A los que hace demasiado rato que salimos de quintas, nos bulle un revoltillo de recuerdos en los almacenes del alma. Esto nos permite remover entre ellos, escoger alguno y revivir un tiempo que estaba perdido en medio de las brumas de la memoria. Hoy, sin saber por qué, me he topado con la sombra de un viejo episodio ocurrido en nuestra Audiencia Provincial, al que no negaré la posibilidad de asomarse a la luz de esta página.

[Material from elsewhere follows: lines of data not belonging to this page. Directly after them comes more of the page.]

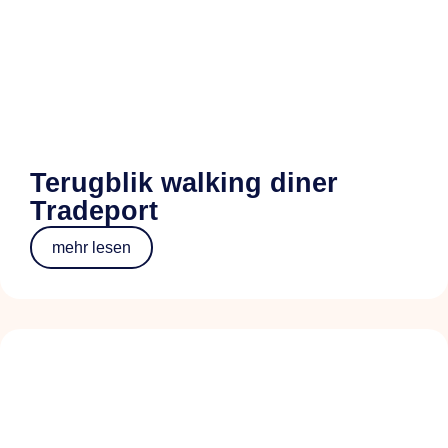
Terugblik walking diner
Tradeport
mehr lesen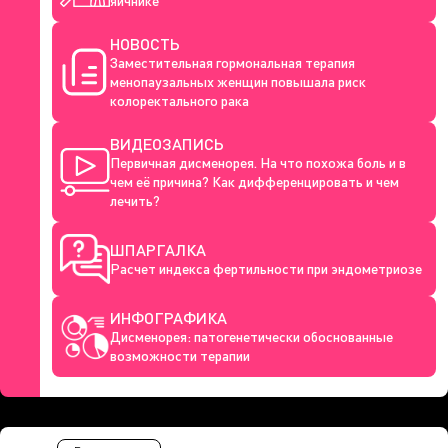
яичнике
НОВОСТЬ
Заместительная гормональная терапия
менопаузальных женщин повышала риск
колоректального рака
ВИДЕОЗАПИСЬ
Первичная дисменорея. На что похожа боль и в
чем её причина? Как дифференцировать и чем
лечить?
ШПАРГАЛКА
Расчет индекса фертильности при эндометриозе
ИНФОГРАФИКА
Дисменорея: патогенетически обоснованные
возможности терапии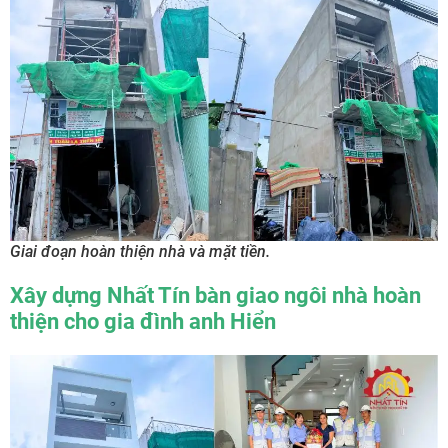
Giai đoạn hoàn thiện nhà và mặt tiền.
Xây dựng Nhất Tín bàn giao ngôi nhà hoàn
thiện cho gia đình anh Hiển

Poco ha de faltar para que se cumpla el medio siglo, según las cuentas de mi inicio en el ejercicio profesional. Por aquellos entonces presidía la Audiencia Provincial -con sede en el suntuoso edificio de la Plaza de San Francisco, hoy, para su ventura, asiento de una entidad crediticia- un magistrado harto aventajado en años, algo huraño y gruñón perenne, a lo que hay que añadir una progresiva sordera, de modo y manera que cuando pronunciaba la frase ritual de “visto”, siempre quedaba la duda de que también hubiera sido oído.

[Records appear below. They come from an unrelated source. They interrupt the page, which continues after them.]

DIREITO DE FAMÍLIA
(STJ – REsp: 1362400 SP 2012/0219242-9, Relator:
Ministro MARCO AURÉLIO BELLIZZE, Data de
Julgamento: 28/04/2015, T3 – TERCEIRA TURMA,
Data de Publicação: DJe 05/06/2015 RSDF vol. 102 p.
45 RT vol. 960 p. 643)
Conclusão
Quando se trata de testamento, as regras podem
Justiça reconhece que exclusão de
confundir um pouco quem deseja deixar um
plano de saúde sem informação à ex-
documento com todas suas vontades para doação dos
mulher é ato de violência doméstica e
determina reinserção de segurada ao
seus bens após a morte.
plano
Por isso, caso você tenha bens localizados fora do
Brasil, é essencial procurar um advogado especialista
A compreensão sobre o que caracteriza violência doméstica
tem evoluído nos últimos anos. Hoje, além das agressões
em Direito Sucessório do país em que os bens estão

Como dato histórico, que la crónica general de la Audiencia Provincial de Sevilla no ha tenido el cuidado de recoger, conviene dejar anotado que ese presidente fue el primero en implantar eso de los juicios rápidos, que en nuestro tiempo se tiene por algo novedoso. Ocurrió que, al salir de la Audiencia, una tibia mañana de primavera, nuestro buen magistrado se dispuso a cumplir el sagrado rito de degustar su café de cada día en “Los Corrales”. Para ello, cruzó a Sierpes, pero un hado travieso quiso que, cuando estaba cruzando por la pendiente de Entrecárceles bajara en bicicleta un muchachito alocado, que lo atropelló. Aquel acto imprudente dio lugar al juicio más rápido de que se guarde memoria, porque sin enjuiciamiento, a saber: acto criminal, juicio, condena y ejecución. Y así, fue porque el jurista agredido asestó “in situ” varios y merecidos bastonazos al ciclista agresor.

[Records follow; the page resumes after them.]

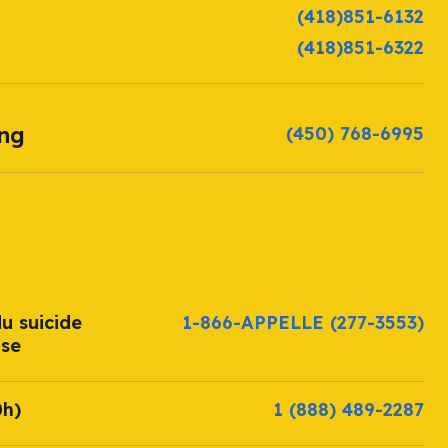
(418)851-6132
(418)851-6322
ang
(450) 768-6995
u suicide
1-866-APPELLE
(277-3553)
ise
0h)
1 (888) 489-2287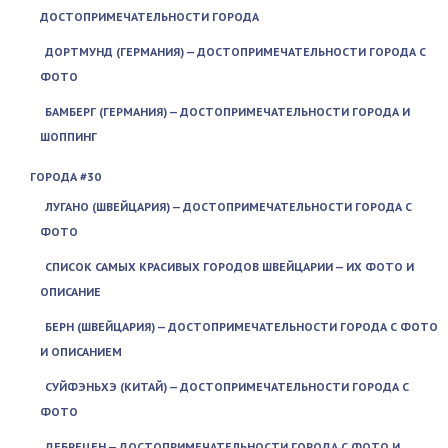
ДОСТОПРИМЕЧАТЕЛЬНОСТИ ГОРОДА
ДОРТМУНД (ГЕРМАНИЯ) — ДОСТОПРИМЕЧАТЕЛЬНОСТИ ГОРОДА С
ФОТО
БАМБЕРГ (ГЕРМАНИЯ) — ДОСТОПРИМЕЧАТЕЛЬНОСТИ ГОРОДА И
ШОППИНГ
ГОРОДА #30
ЛУГАНО (ШВЕЙЦАРИЯ) — ДОСТОПРИМЕЧАТЕЛЬНОСТИ ГОРОДА С
ФОТО
СПИСОК САМЫХ КРАСИВЫХ ГОРОДОВ ШВЕЙЦАРИИ — ИХ ФОТО И
ОПИСАНИЕ
БЕРН (ШВЕЙЦАРИЯ) — ДОСТОПРИМЕЧАТЕЛЬНОСТИ ГОРОДА С ФОТО
И ОПИСАНИЕМ
СУЙФЭНЬХЭ (КИТАЙ) — ДОСТОПРИМЕЧАТЕЛЬНОСТИ ГОРОДА С
ФОТО
ДЕБРЕЦЕН — ДОСТОПРИМЕЧАТЕЛЬНОСТИ ГОРОДА С ФОТО И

Pero vamos ya con ese episodio que vagaba entre las sombras de la memoria y que he rescatado para esta contraportada. El presidente de la Audiencia Provincial lo era también, como es uso, de la Sala Primera de lo Criminal. No sé si adscrito a ella o no, lo que sí recuerdo es que habitualmente actuaba en esta Sala un fiscal que no se distinguía ni por su perspicacia ni por su celo en el estudio de las causas en las que había de mantener la acusación; de ahí que sus informes resultaran siempre digamos que etéreos.

Era conocido, en el ámbito forense más próximo a los interesados, que el presidente no dispensaba una especial simpatía a aquel fiscal despistado, si bien es verdad que tampoco sintonizaba mucho con aquel.

Y ocurrió durante una visita en la que el procesado era defendido -por rara vez voy a citar a alguien con nombre y apellidos- por don José Mª Domenech, a la sazón uno de los letrados más prestigiosos de la ciudad. Después de practicadas las pruebas pertinentes, correspondió informar al fiscal. Pronunció éste un informe que sería atrevido poner como modelo de pieza de oratoria forense, plagado de contradicciones y signado por la más absoluta inconsistencia.

Tan luego como el fiscal terminó su discurso, el presidente procedió al trámite inmediato:

– La defensa tiene la palabra para informar.

Pero antes de que el abogado iniciara su exposición, el presidente de la Sala hizo un comentario al oído de uno de los magistrados, que con él componían el Tribunal, pero lo hizo con ese tono de voz con que hablan los sordos, que siempre resulta alto aunque sea confidencial:

– Verás el repaso que Domenech le va a dar al merluzo éste.

Tales palabras alcanzaron a ser escuchadas por el fiscal, que, con evidente enojo, saltó a desautorizarlas:

– ¡Protesto! El señor presidente me ha llamado merluzo…

Y el señor presidente se aprestó al punto de deshacer el entuerto.

– ¡Pero, hombre de Dios, cómo le voy a llamar merluzo, si es público y notorio que es usted una de mis debilidades!